Greedy matroid base packings with applications to dynamic graph density and orientations

TL;DR

This paper investigates greedy base packings in matroids, characterizes their limits, improves bounds on tree packings, and applies these insights to dynamic graph density and orientations, offering new algorithms and theoretical results.

Contribution

It provides new characterizations of greedy matroid base packings, improves bounds on tree packings, and develops a novel approach for dynamic graph density and orientations.

Findings

Improved bound on tree packing crossing min-cuts to O(λ^5 log m)

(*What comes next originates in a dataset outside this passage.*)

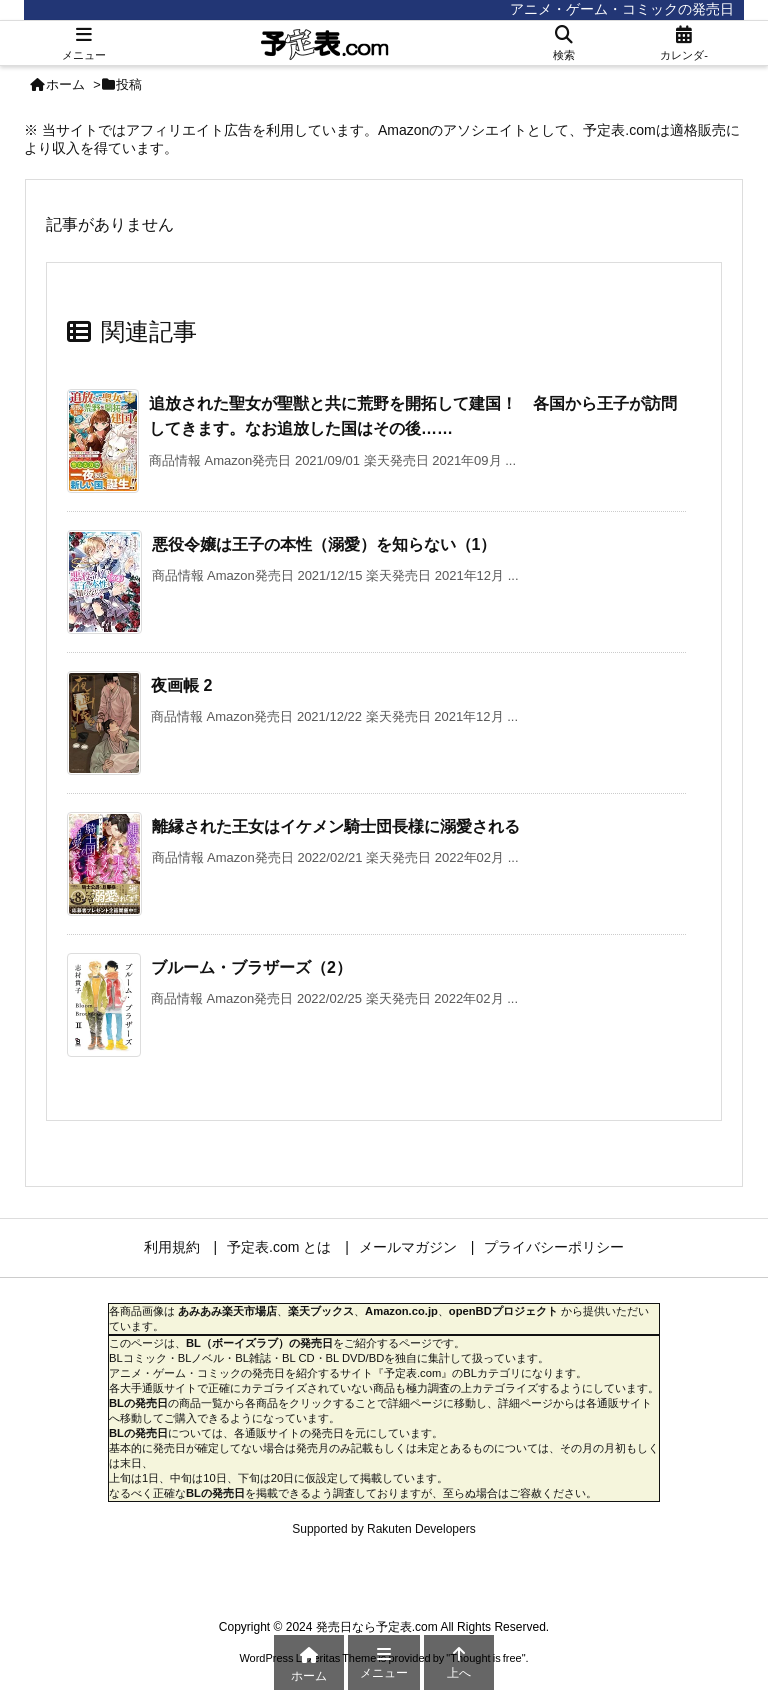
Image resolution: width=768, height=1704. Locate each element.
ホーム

Strengthened lower bound on edge load convergence rate

Developed a simple algorithm for maintaining approximate graph density

Abstract

Greedy minimum weight spanning tree packings have proven to be useful in connectivity-related problems. We study the process of greedy minimum weight base packings in general matroids and explore its applications. For general matroids, we observe two characterizations of the limit of the base packings (``the vector of ideal loads''). Specialized to graphic matroids, it implies the characterizations from [Cen, Fleischmann, Li, Li, Panigrahi, FOCS'25], namely, their entropy-minimization theorem and their bottom-up cut hierarchy. We give combinatorial results on the greedy tree packings. We show that a tree packing of $O(\lambda^5\log m)$ trees contains a tree crossing some min-cut once, which improves the bound $O(\lambda^7\log^3m)$ from [Thorup, Combinatorica'07]. We also strengthen the lower bound on the edge load convergence rate from [de Vos, Christiansen, SODA'25], showing that Thorup's upper bound is tight up to a logarithmic factor. When specialized to bicircular matroids, our results yield an algorithm for the approximate fully-dynamic densest subgraph density $\rho$. We maintain a $(1+\varepsilon)$-approximation of the density with a worst-case update time $O((\rho_{\max}\varepsilon^{-2}+\varepsilon^{-4})\rho_{\max}\log^3 m)$, where $\rho_{\max}$ is a fixed known upper bound on $\rho$. This complexity is worse than the state-of-the-art dynamic approximate density. However, our algorithm offers a new approach to the problem, which could be appealing due to its simplicity. We also can maintain an implicit fractional out-orientation with a guarantee that all out-degrees are at most $(1+\varepsilon)\rho$. Our algorithms above work by greedily packing pseudoforests, and require maintenance of a minimum-weight pseudoforest in a dynamically changing graph. We show that this problem can be solved in $O(\log n)$ worst-case time per edge insertion or deletion.